まずは、「政治家をめざした理由」「一番、力を入れている政策」を聞き、三巡目のいまは「自分の属している政党の好きなところ、変えたいところ」を語ってもらっているところ。

自民党から共産党まで、価値観の違う政治家がしっかり政策を述べ合う環境をつくる。メルマガを読んだ読者の感想は参加議員にフィードバックする。そうして「5年後、10年後の総理大臣を育てよう」という壮大な企画なのだ。

ふたつのメルマガは、私ひとりで編集している。議員とのやりとりは基本的にメール。もらったメールを貼り付ければいいので、あまり手間はかからない。議員にはノーギャラで参加してもらっているので、発行にかかる費用はゼロ。配信料は無料なので儲かることもないが、紙媒体とくらべて、インターネットはお金がかからないメディアだなあとつくづく思う。
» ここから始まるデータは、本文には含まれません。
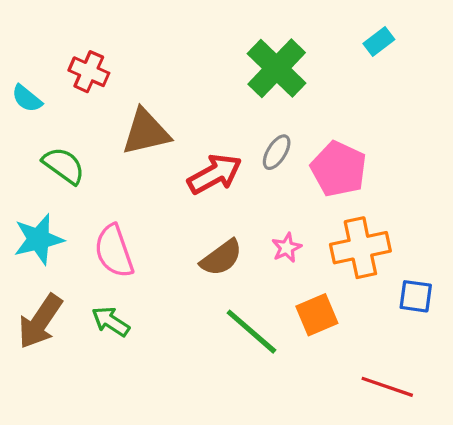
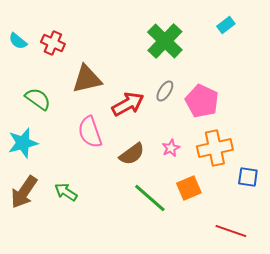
cyan semicircle: (27, 99) -> (18, 41), moved
pink semicircle: (114, 251) -> (90, 132), moved

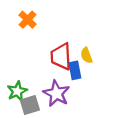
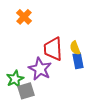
blue rectangle: (75, 70) -> (78, 61), moved
purple star: (56, 93) -> (40, 69), moved

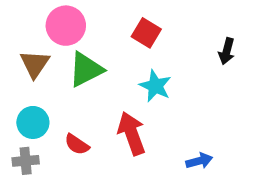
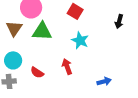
green triangle: (86, 69) -> (42, 31), turned 30
red arrow: (132, 133) -> (67, 66), size x0.7

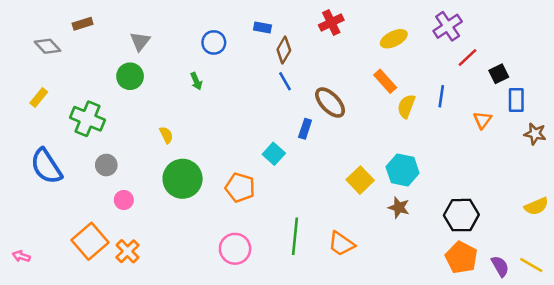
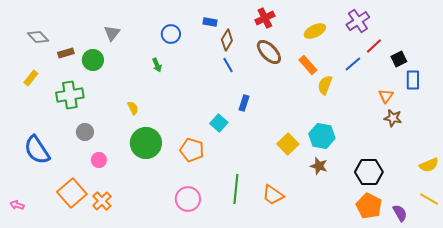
brown rectangle: (83, 24) -> (66, 53), moved
green circle: (130, 76) -> (93, 60), moved
blue line: (441, 96) -> (353, 64), moved, turned 42
brown ellipse: (330, 102) -> (269, 52), moved
green cross: (88, 119) -> (70, 95), turned -32
brown star: (535, 134) -> (393, 118), moved
blue semicircle: (46, 166) -> (37, 150), moved
yellow line: (531, 265) -> (429, 199), moved

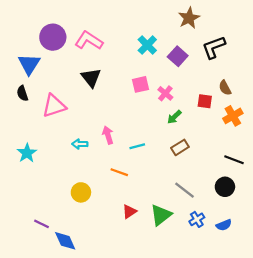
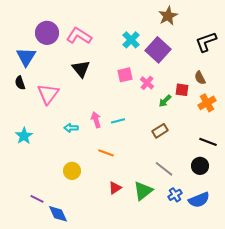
black L-shape: (214, 47) -> (206, 42), moved
purple square: (178, 56) -> (158, 50), size x1.4
pink triangle: (54, 106) -> (48, 94), turned -35
green arrow: (174, 117) -> (165, 101), moved
cyan line: (137, 146) -> (118, 121), moved
blue semicircle: (224, 225) -> (199, 200), size x1.5

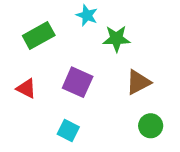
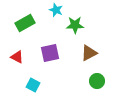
purple square: (78, 82) -> (50, 53), turned -36
cyan square: (68, 130) -> (33, 85), moved

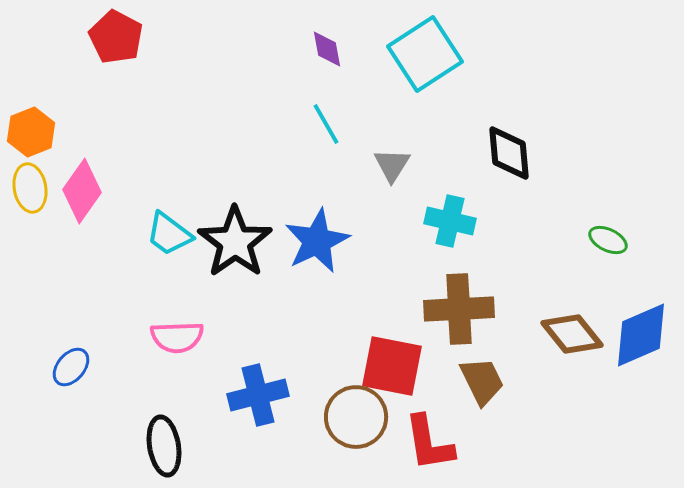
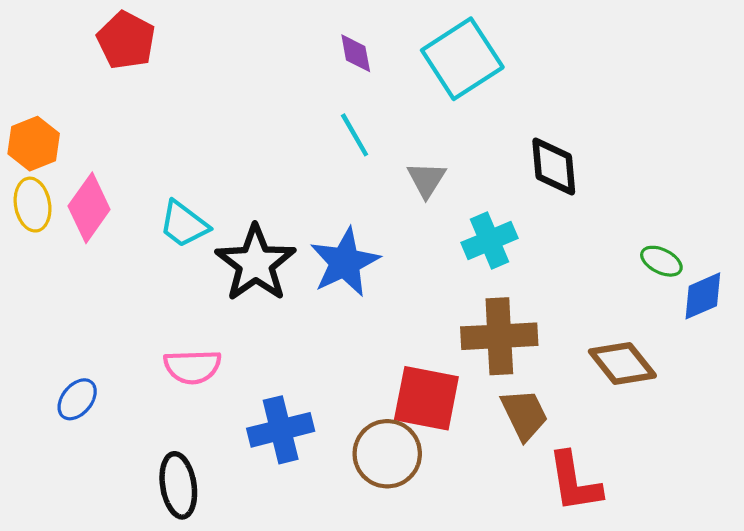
cyan cross: (450, 221) -> (490, 240), turned -36
cyan trapezoid: (169, 234) -> (184, 224), moved
blue diamond: (641, 335) -> (703, 296), moved, size x0.7
red L-shape: (429, 443) -> (574, 482), moved

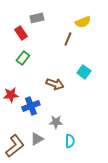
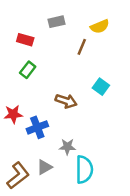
gray rectangle: (37, 18) -> (57, 22), moved
red rectangle: (21, 33) -> (25, 40), turned -40
cyan semicircle: (70, 141) -> (84, 170), size x1.6

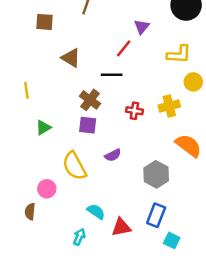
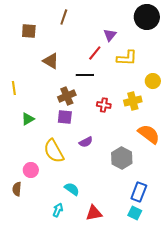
yellow L-shape: (179, 54) -> (127, 58), moved
brown cross: (90, 100) -> (67, 96), turned 30
blue rectangle: (156, 215) -> (139, 192), moved
red triangle: (121, 227) -> (94, 213), moved

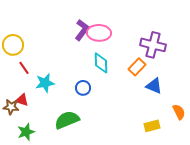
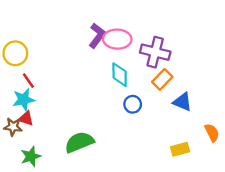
purple cross: (153, 45) -> (155, 52), moved
cyan star: (45, 83) -> (24, 100), moved
blue circle: (83, 88) -> (133, 104), moved

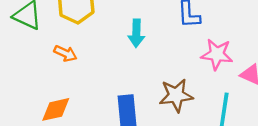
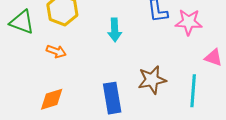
pink star: (217, 54) -> (189, 22), moved

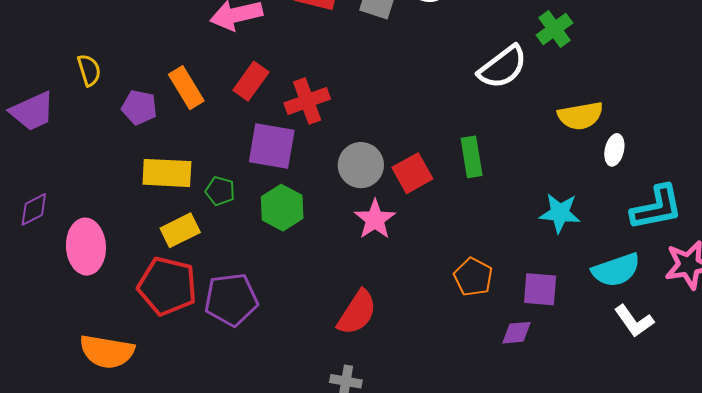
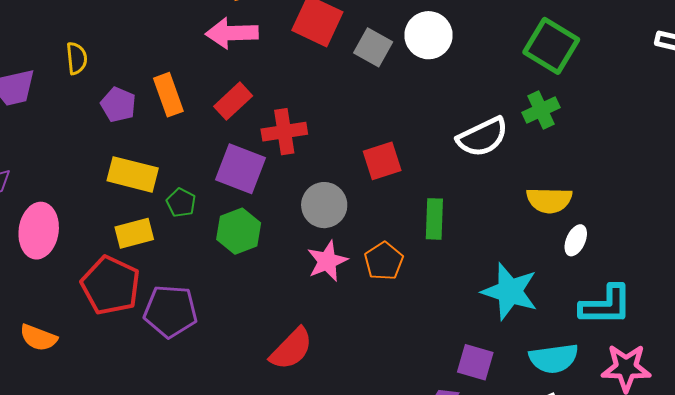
red square: (412, 173) -> (382, 161), moved
cyan star: (560, 213) -> (510, 291), size x1.4
orange pentagon: (473, 277) -> (384, 261), moved
orange semicircle: (107, 352) -> (38, 338), size x0.7

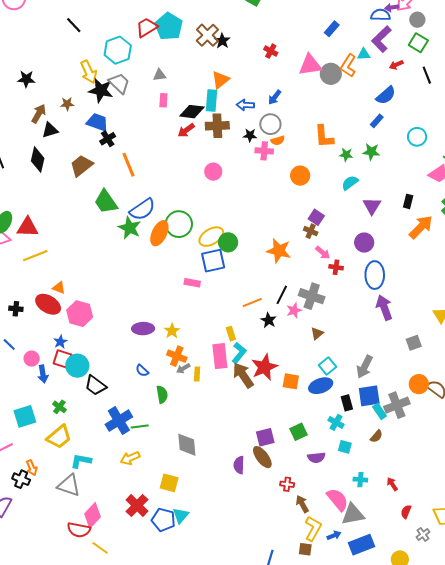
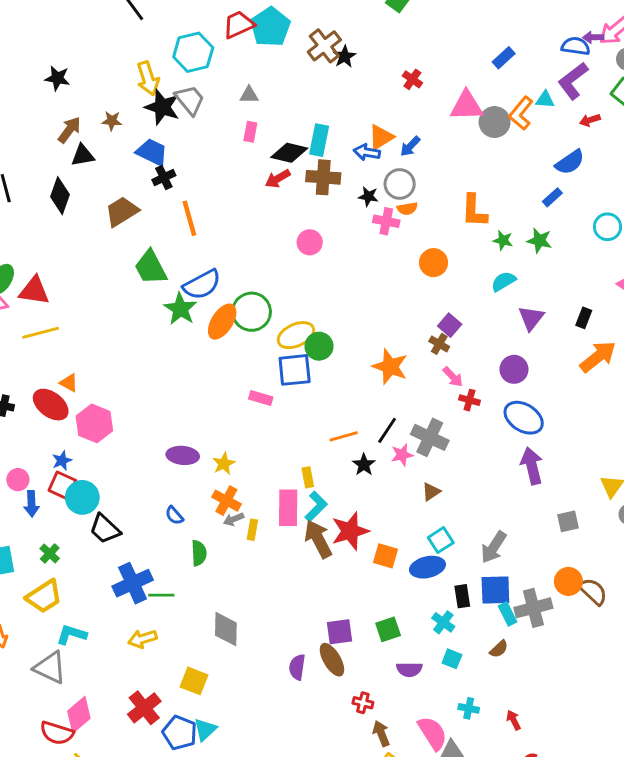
orange triangle: (220, 80) -> (381, 137), moved
blue ellipse: (375, 275) -> (524, 418), turned -64

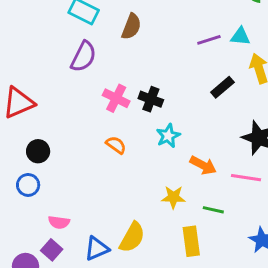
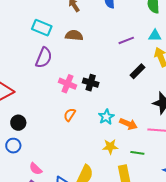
brown semicircle: (131, 27) -> (74, 35), turned -102
cyan triangle: (240, 36) -> (155, 36), moved
cyan star: (168, 136) -> (106, 117), moved
orange semicircle: (116, 145) -> (70, 115), turned -88
pink semicircle: (59, 222) -> (36, 169), turned 40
それでいて、現役国会議員の貴重な本音がほとんどタイムラグなしに読める「速報性」もある。

いまの「読者」は、インターネットでこうした無料で質の高い情報をいくらでも探すことができる。お金を払って本を買ってもらわなければいけない出版社にとっては、厳しい時代だと思う。

ロゼッタストーンでは、インターネットを最大に活用して、本業の紙媒体に生かす方法を模索中だ。例えばメルマガやホームページで得た情報を雑誌に生かす、メルマガに雑誌の告知を入れ、ホームページで雑誌の内容を紹介する、将来的にはメルマガやホームページで連載した内容を書籍化する…など。

インターネットは脅威でもあるけれど、お金も人手もない出版社にとっては武器にもなる。「未来総理」に関していえば、「このなかの誰かが、将来、総理大臣や党首になるかも…」なんて思いながら編集するロマンもあるのだ。